There is far more political maneuvering within India’s regulatory bodies than in the US, however.  Rate increases only occur immediately after elections, for example, and while the US is not immune to parochial decision making, it is rife in India.

What We Know So Far

In both disturbances, heavy power flow on the Bina -Agra line exceeded limits.  This particular line connects the Northern and Western grids through two 765 kV circuits that have been operating at 400 kV and is one of four major corridors between the two regions. 

Image

 

At the time of the outage, one of the circuits was being upgraded to 765 kV and was out of service.  The operating line had a Surge Impedance Loading (SIL) of 691 MW but was operating above 1,000 MW.  Apparently several circuits in the Eastern grid were operating above SIL as well.   

In addition, frequency regulation deteriorated to 47.69 Hz in the 50 Hz system, reportedly because of a refusal on the part of some states to install frequency regulation which would have initiated automated demand reductions.  As in the case of the SIL standards, states continued to draw on generation at system frequencies that were below regulatory minimums.

Although some reading between the lines is necessary from subsequent corrective orders, the NLDC in a memo to the regions noted that, in addition to the protective technology “mis-operations” the outage was exacerbated by the fact that there was sustained high loading during a period of high ambient temperatures and the absence of dynamic reactive power compensation resulted in voltage dips in the system. The NLDC’s primary corrective action was to demand that operational protocols and limits be enforced by the RLDC’s throughout the system.

The Indian press has speculated that many of the seemingly technical problems were in fact man made.  In India, access to reliable electricity directly correlates to economic growth.  Those regions that have reliable power are prospering; the have-nots are not.  Electricity is becoming seen by some as a right.  If the electricity is less reliable, or unavailable, it’s the politicians that are blamed.  The Indian press alleges that before this event, controls and technology such as under frequency relays were not enforced or installed because of political intervention; during the outage some politicians in the states of Uttar Pradesh, Haryana, Punjab and Rajasthan demanded that no power reduction measures be taken so that their state would continue to be served.

The inevitable cascade then occurred.  Twice.  With one exception:  the Southern grid is not synchronized with the others and is linked via an HVDC line, providing that grid with a firewall against cascades in the other systems.

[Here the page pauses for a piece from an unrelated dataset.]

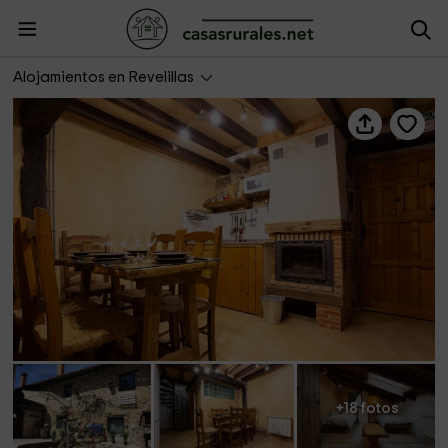
El Valle Perdido- La Caballeriza
Alojamientos en Revelillas
+18 fotos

We also know that the system had a warning the day before.  On July 29 the Bina – Agra line had a “near miss” due to the same set of circumstances. 

Strategic Implications

Clearly there are several very obvious lessons learned here: never take a major line out of service during a peak power period; and protective technologies; operating limits are worthless if they are not engaged or ignored; and HVDC interconnections of asynchronous grids do, indeed, isolate grids from cascading disturbances.  More important, however, are the longer term implications.

Transmission investment and demand growth mismatch.  This issue is perhaps best highlighted with a comparison of India and China.  The two countries share some similarities: huge populations; high economic growth; and growing electricity demand.   India and China are in the process of building High Voltage DC lines to both link regional grids and to import large amounts of power that happen to be located in regions of low demand to the high demand areas.  But that’s where the similarities end.  See below.

 

India

China

Percent of population without access to electricity (WEO2011)

25%

0.6%

Population without access to electricity (WEO2011)

289 million

8 million

Forecasted growth in electricity demand, 2012 – 2020 (quads: IEO2011)

4.2

20.9

Forecasted annual growth in electricity demand, 2012 – 2020 (IEO2011)

4.5%

4.1%

Km of HVDC lines planned through 2020

5,500

56,000

Planned investment in HVDC lines through 2020

$ 9.4 billion

$ 84.2 billion

India’s planned investments in transmission do not seem to keep pace with its demand. 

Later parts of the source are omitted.